ANA BEATRIZ GARCIA
SÃO PAULO, SP (FOLHAPRESS)
O Judiciário pode instaurar que o passaporte de devedor que se mudou para outro país seja apreendido e retido, decidiu o STJ (Superior Tribunal de Justiça).
O empresário vendeu sua lar e a maior secção de seus bens, além de fechar sua empresa de consultoria em engenharia social, e mudou-se para os Estados Unidos com a família um dia antes da data do trânsito em julgado da ação que o condenava por uma dívida. Em seguida o trânsito em julgado não é mais provável apresentar recursos para discutir se há a dívida ou não.

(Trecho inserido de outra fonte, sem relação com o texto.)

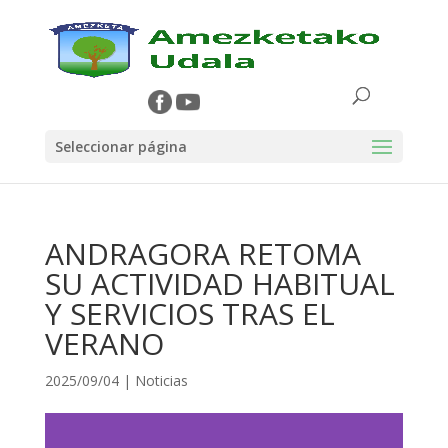
Seleccionar página
ANDRAGORA RETOMA
SU ACTIVIDAD HABITUAL
Y SERVICIOS TRAS EL
VERANO
2025/09/04
|
Noticias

Ele saiu do país em 2023 com a esposa e os três filhos em direção a Fort Lauderdale, no estado da Flórida.
A mandamento de apreender e reter o passaporte foi dada pela 2ª Vara Cível da Comarca de Parnaíba, no Piauí, uma vez que coerção indireta ao pagamento de dívida que estava em processo de realização.
O STF (Supremo Tribunal Federalista) e o próprio STJ já haviam deliberado, em outras ocasiões, que a consumição de passaporte para executar uma sentença judicial é legítima.
No caso em questão, a mandamento foi feita depois diversas alternativas para cobrar o verba, uma vez que tentativa de bloqueio de contas no nome do devedor e de penhora e avaliação de cinco veículos de sua propriedade, sendo um deles de luxo. No entanto, nenhuma das contas em seu nome tinha saldo positivo, e nenhum dos veículos foi encontrado.
Também foram executadas as quotas de participação societária da sua empresa.
A dívida surgiu quando o devedor e o credor formaram uma sociedade para comprar um terreno onde o devedor construiria uma lar, que seria posteriormente vendida. Ambos dividiriam os lucros.
Porquê o negócio não foi concluído, o credor procurou a Justiça, buscando o ressarcimento. A dívida originalmente era de R$ 62.500, mas hoje já totaliza R$ 93.556,99 com correção.
A decisão pela constitucionalidade da medida no STF ocorreu em fevereiro de 2023, na ADI (Ação Direta de Inconstitucionalidade) 5941. Nela, o ministro relator Luis Fux afirmou que a questão não trata somente da relação entre credor e devedor, mas da urgência de decisões judiciais serem cumpridas na prática.
Segundo o legista João Cánovas Bottazzo Ganacin, doutor em recta processual pela Universidade de São Paulo e sócio do escritório Dinamarco, Beraldo e Bedaque Advocacia, o Código de Processo Social de 2015 permite que o juiz utilize medidas de pressão sobre o devedor quando ele resistir ilegitimamente ao cumprimento de ordens judiciais. “É uma regra ocasião, que as deixa ao critério do juiz.”
Também há casos em que a Justiça determina a consumição da CNH.
“Há juízes que entendem ser uma medida provável; outros que é inconstitucional, porque levaria à imposição de medidas de restrição de liberdade por dívida, o que a Constituição só autoriza em casos específicos, uma vez que a prisão do pai que não paga pensão”, explica.
A decisão do STJ não foi julgada uma vez que recurso repetitivo (procedimento usado para o julgamento ser válido para outros casos sobre o tema). “Essa decisão segue a traço de outras já proferidas pelo STJ, mas não se pode proferir que a material está pacificada, principalmente entre julgadores de primeira e segunda instâncias”, diz Cánovas.
Segundo o legista, os tribunais entendem que esse não deve ser o primeiro caminho para cobrar a dívida. “Medidas uma vez que essa só devem ser adotadas depois terem sido tentados os meios tradicionais e mediante a mostra de que o devedor se vale de manobras para não executar a ordem de pagamento, apesar de ter recursos”, diz.
Para ele, é preciso desvelo com o uso indiscriminado da consumição de documentos. “Isso acabaria por penalizar pessoas economicamente fragilizadas, sobretudo com relação à consumição de CNH.”
O legista Marco Antonio da Costa Sabino, sócio do Mannrich e Vasconcelos Advogados e professor de processo social e recta empresarial, ressalta a preço de tentar outros meios antes. “O juiz tem que tentar impor multa, aumentá-la [caso a ordem seja descumprida], tentar bloquear bens”. Só logo a medida de consumição de passaporte ou CNH poderia ser legítima, afirma.
O Brasil é desde 1992 subscritor do Pacto de San José da Costa Rica, a Convenção Americana de Direitos Humanos da OEA —Organização dos Estados Americanos.
Entre outros dispositivos, a convenção proíbe a prisão por dívida, exceto em casos muito específicos, uma vez que da inadimplência de pensão alimentícia.